Florida Homeowners Find Little to Cheer

Florida (STOFL1), the U.S. state with the highest percentage of troubled mortgages, may collect almost one-quarter of the national $25 billion foreclosure settlement. For Cheryl Alexander, who had a court halt the forced sale of her home, that’s not enough.

“We’re not sheep that can be led to the slaughter,” said Alexander, a 61-year-old who has been fighting to keep her Cape Coral house for four years. “These are fraudulent bankers and Wall Street gangsters who have to pay for what they’ve done.”

The deal includes 49 states and ends a probe into five U.S. mortgage servicers over abuses stemming from the housing bubble’s collapse. It requires the banks to pay $20 billion in mortgage relief and $5 billion to state and federal governments.
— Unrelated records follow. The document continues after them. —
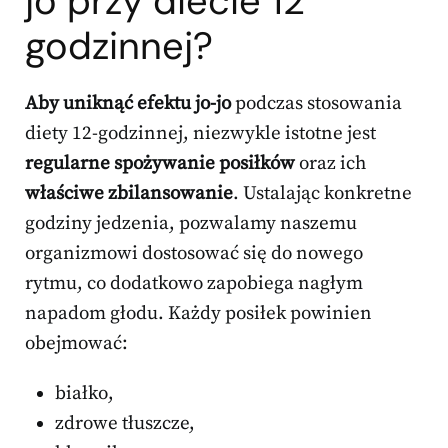
jo przy diecie 12
godzinnej?
Aby uniknąć efektu jo-jo
podczas stosowania
diety 12-godzinnej, niezwykle istotne jest
regularne spożywanie posiłków
oraz ich
właściwe zbilansowanie
. Ustalając konkretne
godziny jedzenia, pozwalamy naszemu
organizmowi dostosować się do nowego
rytmu, co dodatkowo zapobiega nagłym
napadom głodu. Każdy posiłek powinien
obejmować:
białko,
zdrowe tłuszcze,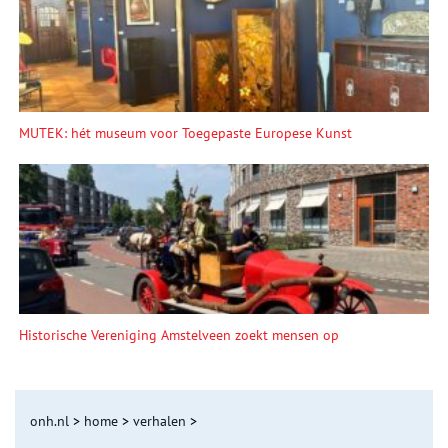
MUTEK: hét museum voor Toegepaste Europese Kunst
Historische Vereniging Amstelveen zoekt mensen op
onh.nl
>
home
>
verhalen
>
The settlement may mean as much as $8.4 billion in benefits for Florida homeowners, said Attorney General Pam Bondi, who helped negotiate the agreement.

While Bondi described the deal yesterday as a historic win, interviews around the Sunshine State revealed anger among homeowners stuck in foreclosure cases that last longer than in any other state, and skepticism from real-estate professionals leery of banks’ promises.

“They say it’s a lot of money, but is it?” said Richard Thompson, a 51-year-old real-estate agent who has sold property in Broward County for 26 years. “You wonder if this is just p.r. or if it’s going to help genuine people stay in their home and help stabilize the market.”